Filter the entries below, keeping every line that has the word "viewport".
##### RECORDS SUPPLIED #####
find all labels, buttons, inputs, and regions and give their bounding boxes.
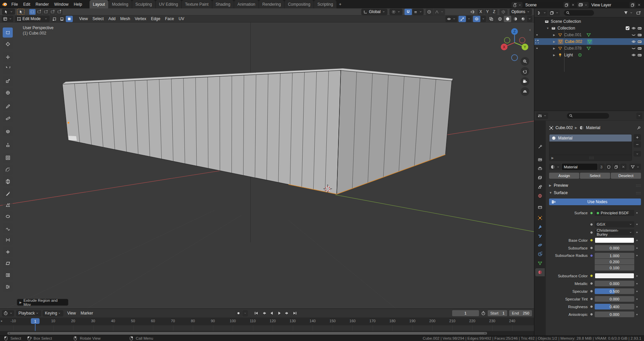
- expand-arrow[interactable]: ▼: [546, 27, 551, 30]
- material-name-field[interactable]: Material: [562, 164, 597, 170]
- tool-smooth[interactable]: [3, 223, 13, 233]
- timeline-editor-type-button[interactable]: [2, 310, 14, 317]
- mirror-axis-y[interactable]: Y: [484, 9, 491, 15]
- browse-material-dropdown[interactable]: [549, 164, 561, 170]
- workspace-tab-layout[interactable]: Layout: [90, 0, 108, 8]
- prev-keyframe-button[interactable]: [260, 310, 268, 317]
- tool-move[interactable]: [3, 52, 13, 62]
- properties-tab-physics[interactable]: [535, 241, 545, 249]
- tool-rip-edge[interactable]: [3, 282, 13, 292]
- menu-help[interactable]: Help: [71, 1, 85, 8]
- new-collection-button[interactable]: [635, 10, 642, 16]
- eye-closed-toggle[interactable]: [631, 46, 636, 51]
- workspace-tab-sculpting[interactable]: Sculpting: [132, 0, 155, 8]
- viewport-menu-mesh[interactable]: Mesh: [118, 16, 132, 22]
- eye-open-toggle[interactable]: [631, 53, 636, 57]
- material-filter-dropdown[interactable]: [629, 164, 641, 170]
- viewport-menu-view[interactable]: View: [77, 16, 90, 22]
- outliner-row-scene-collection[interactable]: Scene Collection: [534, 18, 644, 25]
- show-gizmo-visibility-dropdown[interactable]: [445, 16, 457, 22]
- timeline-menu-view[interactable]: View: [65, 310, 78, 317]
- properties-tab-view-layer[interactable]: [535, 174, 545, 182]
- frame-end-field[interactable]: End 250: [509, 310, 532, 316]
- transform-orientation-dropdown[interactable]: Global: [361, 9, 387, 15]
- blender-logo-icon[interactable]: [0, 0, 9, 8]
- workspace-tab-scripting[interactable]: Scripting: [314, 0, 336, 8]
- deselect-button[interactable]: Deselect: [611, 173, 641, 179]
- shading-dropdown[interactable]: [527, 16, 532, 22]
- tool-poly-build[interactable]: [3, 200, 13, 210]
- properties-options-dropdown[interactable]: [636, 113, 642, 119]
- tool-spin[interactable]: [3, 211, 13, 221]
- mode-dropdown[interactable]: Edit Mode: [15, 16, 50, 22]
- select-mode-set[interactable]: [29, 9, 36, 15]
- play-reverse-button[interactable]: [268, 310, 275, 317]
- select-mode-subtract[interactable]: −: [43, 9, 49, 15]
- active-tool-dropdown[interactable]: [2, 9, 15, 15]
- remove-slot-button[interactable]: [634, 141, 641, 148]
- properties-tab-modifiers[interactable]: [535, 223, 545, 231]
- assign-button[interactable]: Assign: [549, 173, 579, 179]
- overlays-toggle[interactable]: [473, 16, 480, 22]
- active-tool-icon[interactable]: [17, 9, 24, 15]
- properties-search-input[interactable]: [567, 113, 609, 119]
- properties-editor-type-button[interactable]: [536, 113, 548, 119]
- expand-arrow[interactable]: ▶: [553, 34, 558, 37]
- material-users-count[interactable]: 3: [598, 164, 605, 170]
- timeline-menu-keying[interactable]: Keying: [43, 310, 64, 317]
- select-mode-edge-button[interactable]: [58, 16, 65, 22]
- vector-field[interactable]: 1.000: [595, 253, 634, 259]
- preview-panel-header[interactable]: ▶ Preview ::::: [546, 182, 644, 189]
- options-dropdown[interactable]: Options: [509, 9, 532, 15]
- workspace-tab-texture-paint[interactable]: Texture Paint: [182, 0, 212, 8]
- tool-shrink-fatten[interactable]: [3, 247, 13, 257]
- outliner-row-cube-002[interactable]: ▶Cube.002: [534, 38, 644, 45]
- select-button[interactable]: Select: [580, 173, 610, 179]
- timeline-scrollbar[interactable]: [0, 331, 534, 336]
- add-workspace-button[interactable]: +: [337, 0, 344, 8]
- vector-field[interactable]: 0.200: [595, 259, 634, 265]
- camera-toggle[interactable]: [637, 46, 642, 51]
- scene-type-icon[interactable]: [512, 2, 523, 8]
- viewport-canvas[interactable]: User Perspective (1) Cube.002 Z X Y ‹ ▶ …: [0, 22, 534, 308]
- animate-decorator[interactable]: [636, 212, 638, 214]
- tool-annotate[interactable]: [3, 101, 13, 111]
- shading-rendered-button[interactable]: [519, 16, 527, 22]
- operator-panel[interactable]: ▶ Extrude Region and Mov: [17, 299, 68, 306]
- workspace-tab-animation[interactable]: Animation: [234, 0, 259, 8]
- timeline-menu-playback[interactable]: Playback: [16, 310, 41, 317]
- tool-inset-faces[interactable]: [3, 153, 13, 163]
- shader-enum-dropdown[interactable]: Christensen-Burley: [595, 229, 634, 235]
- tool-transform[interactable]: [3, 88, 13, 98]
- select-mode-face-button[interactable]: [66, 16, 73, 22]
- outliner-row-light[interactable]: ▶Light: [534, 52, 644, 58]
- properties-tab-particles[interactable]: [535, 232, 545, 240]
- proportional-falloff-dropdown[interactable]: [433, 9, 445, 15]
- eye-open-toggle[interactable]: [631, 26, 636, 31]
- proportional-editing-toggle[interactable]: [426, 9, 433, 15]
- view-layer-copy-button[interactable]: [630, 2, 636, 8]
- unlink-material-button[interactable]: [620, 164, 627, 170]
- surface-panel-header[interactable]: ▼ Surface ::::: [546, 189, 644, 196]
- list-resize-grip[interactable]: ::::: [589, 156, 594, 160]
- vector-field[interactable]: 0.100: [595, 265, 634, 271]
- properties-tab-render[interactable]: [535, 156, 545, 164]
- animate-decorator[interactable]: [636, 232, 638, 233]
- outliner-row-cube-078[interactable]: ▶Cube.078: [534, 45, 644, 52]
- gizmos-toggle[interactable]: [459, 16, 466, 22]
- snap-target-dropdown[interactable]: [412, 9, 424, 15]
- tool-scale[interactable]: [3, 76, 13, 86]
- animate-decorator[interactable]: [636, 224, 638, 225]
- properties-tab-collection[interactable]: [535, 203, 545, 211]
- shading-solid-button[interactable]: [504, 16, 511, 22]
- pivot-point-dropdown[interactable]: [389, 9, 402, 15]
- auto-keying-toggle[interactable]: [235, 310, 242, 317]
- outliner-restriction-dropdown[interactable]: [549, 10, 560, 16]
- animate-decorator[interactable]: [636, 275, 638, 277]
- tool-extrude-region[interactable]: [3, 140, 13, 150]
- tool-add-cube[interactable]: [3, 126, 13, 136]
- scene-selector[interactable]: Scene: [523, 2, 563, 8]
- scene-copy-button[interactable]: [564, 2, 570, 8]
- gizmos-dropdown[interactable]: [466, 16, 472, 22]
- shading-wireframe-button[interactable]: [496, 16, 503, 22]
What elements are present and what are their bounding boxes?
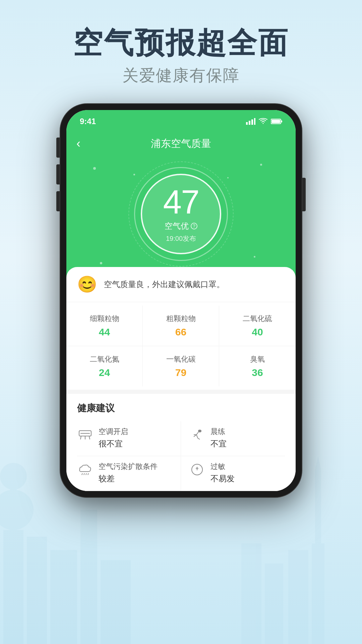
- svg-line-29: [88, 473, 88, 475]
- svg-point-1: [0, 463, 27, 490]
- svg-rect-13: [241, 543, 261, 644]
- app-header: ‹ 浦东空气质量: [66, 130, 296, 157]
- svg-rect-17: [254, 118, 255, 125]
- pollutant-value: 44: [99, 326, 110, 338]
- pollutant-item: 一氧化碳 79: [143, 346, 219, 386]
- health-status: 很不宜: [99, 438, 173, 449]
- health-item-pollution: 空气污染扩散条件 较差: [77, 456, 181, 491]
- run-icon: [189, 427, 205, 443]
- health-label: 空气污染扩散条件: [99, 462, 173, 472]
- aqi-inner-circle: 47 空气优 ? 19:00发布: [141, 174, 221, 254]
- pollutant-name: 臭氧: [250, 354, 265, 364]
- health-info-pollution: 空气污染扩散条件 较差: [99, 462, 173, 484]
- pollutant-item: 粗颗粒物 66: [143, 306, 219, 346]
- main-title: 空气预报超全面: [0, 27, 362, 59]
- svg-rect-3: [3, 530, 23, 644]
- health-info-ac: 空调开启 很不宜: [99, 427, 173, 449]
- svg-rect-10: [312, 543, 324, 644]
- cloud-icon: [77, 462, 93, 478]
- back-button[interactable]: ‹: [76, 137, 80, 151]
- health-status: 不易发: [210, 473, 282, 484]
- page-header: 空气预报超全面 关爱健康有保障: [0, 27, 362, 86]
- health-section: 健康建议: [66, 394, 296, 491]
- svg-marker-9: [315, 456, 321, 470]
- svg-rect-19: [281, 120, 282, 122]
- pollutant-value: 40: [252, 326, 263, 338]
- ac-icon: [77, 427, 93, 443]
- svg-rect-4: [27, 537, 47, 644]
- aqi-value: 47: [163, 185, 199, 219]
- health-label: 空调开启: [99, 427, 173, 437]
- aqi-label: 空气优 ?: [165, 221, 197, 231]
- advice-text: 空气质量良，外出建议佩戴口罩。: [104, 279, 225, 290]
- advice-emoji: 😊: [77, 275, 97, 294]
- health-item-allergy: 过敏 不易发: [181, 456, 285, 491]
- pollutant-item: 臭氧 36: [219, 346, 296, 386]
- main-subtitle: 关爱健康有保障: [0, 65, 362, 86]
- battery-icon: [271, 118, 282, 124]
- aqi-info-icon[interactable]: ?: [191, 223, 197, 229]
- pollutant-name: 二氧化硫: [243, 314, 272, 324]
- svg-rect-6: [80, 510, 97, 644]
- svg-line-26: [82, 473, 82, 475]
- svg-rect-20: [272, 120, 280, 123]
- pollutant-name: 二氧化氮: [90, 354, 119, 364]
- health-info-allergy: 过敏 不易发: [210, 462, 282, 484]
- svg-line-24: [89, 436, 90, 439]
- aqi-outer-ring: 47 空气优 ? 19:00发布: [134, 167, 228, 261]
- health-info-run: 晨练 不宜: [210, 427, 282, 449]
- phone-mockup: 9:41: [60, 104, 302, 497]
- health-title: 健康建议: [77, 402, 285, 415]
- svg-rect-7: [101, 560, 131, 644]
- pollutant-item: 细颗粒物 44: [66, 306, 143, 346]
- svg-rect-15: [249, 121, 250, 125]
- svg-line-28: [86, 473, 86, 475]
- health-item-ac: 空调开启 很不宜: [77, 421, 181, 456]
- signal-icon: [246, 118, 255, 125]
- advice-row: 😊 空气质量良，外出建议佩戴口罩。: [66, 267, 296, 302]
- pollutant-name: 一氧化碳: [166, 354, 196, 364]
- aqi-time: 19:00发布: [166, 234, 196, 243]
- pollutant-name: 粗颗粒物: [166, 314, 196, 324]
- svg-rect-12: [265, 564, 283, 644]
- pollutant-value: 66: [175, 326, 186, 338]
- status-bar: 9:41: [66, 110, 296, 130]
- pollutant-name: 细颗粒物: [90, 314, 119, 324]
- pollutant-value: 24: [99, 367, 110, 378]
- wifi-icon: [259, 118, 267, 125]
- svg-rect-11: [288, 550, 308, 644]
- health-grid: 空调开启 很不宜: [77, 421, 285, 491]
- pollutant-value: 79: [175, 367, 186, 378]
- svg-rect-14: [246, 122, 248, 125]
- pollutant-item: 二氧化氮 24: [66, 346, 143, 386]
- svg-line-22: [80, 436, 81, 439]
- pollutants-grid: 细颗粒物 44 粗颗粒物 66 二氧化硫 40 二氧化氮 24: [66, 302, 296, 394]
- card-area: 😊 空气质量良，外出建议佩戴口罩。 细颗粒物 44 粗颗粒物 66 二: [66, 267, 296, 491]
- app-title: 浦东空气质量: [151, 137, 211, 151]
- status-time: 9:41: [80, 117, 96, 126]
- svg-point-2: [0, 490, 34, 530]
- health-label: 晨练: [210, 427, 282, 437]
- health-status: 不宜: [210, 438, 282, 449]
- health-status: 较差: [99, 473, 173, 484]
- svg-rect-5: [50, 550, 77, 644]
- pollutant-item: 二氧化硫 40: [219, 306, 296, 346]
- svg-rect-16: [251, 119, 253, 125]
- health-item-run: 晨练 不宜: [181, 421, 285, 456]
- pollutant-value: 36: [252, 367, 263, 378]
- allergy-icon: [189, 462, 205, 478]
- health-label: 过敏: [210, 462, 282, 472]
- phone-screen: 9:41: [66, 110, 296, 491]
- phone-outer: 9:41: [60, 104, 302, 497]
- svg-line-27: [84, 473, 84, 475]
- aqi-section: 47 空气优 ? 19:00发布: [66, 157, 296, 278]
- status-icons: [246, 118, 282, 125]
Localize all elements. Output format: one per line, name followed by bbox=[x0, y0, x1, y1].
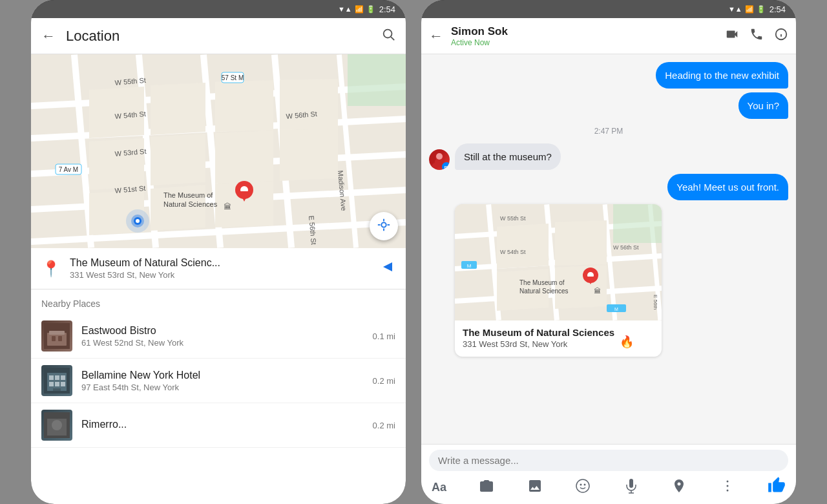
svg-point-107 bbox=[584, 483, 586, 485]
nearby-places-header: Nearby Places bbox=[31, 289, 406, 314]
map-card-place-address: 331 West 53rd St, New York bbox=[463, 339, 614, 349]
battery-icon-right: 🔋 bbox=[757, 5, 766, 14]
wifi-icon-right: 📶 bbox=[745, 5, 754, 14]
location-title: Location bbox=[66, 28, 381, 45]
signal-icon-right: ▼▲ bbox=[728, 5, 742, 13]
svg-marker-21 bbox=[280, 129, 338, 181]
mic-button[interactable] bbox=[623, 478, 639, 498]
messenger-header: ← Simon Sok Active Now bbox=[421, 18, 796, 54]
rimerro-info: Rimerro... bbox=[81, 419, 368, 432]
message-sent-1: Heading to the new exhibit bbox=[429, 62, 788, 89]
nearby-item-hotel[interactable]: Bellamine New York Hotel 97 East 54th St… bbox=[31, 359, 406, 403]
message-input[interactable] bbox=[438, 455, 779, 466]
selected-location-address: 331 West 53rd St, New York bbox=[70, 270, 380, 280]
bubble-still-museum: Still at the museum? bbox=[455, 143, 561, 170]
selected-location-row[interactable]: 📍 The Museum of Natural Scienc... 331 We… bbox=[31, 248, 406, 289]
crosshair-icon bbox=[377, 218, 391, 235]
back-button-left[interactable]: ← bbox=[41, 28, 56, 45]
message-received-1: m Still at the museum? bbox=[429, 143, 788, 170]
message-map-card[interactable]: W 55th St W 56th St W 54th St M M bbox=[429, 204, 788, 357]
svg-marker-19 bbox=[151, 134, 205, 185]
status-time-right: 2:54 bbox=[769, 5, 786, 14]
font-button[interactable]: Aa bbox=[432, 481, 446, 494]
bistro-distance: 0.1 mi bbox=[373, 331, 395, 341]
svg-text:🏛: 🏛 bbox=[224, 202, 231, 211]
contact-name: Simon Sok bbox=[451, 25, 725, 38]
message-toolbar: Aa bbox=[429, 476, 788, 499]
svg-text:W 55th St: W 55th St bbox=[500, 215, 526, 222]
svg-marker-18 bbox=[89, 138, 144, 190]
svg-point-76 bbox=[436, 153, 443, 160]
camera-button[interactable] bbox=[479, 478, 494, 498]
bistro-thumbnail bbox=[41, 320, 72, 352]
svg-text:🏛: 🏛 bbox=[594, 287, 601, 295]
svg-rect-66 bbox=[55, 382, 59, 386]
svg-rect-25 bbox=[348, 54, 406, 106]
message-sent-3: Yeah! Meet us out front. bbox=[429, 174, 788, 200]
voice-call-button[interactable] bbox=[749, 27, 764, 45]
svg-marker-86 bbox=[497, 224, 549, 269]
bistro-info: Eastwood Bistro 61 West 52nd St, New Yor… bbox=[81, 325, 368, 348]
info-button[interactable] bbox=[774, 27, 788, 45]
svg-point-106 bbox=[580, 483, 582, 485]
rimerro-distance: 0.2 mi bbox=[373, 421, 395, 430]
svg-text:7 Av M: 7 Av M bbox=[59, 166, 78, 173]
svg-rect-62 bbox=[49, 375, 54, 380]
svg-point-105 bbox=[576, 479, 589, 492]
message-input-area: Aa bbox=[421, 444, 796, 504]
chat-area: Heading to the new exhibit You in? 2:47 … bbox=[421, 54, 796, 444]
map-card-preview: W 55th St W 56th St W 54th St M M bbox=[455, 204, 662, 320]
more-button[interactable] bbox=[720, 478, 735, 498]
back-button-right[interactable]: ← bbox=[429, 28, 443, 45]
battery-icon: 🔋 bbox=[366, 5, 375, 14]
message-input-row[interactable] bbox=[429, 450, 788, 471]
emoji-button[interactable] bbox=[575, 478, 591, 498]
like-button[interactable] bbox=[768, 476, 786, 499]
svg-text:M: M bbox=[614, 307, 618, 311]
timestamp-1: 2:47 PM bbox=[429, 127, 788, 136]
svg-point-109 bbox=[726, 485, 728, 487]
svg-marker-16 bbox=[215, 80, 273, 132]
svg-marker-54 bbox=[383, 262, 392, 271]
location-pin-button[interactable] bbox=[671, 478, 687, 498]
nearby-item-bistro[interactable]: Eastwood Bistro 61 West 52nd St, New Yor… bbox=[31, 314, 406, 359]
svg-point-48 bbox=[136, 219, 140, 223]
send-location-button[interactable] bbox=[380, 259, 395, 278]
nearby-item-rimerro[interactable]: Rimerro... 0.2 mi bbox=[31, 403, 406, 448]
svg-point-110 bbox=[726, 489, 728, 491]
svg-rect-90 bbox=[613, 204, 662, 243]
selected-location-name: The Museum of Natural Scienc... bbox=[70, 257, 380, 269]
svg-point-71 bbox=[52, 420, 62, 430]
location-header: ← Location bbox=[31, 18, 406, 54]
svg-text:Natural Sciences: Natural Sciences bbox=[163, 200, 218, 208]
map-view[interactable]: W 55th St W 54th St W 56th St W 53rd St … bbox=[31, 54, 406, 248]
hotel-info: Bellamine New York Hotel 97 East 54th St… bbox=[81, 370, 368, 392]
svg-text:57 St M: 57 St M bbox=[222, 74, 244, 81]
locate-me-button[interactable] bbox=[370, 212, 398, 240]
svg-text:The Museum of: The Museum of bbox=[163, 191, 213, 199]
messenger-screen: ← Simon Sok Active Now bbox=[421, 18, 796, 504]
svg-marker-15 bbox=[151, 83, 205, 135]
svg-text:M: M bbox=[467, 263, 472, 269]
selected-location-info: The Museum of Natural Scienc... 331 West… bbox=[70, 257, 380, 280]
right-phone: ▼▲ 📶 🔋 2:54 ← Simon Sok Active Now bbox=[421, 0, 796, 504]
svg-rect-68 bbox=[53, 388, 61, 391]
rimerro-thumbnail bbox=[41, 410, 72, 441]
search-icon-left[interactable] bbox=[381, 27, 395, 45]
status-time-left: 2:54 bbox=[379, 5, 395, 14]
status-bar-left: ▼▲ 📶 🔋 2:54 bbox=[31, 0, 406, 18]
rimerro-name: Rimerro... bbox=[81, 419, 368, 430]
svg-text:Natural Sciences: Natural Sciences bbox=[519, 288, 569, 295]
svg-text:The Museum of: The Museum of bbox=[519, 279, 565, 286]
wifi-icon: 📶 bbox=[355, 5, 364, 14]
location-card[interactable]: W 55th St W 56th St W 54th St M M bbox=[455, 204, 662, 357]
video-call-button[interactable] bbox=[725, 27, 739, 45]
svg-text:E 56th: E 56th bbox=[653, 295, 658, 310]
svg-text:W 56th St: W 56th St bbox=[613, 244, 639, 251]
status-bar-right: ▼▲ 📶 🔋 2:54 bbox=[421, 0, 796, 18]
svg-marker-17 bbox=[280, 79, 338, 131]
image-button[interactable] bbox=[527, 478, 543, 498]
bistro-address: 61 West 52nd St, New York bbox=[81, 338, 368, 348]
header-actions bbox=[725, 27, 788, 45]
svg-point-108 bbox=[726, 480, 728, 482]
#####
**THE ANSWER:**
- viewport-menu-mesh[interactable]: Mesh: [118, 16, 132, 22]
- viewport-menu-view[interactable]: View: [77, 16, 90, 22]
- viewport-canvas[interactable]: User Perspective (1) Cube.002 Z X Y ‹ ▶ …: [0, 22, 534, 308]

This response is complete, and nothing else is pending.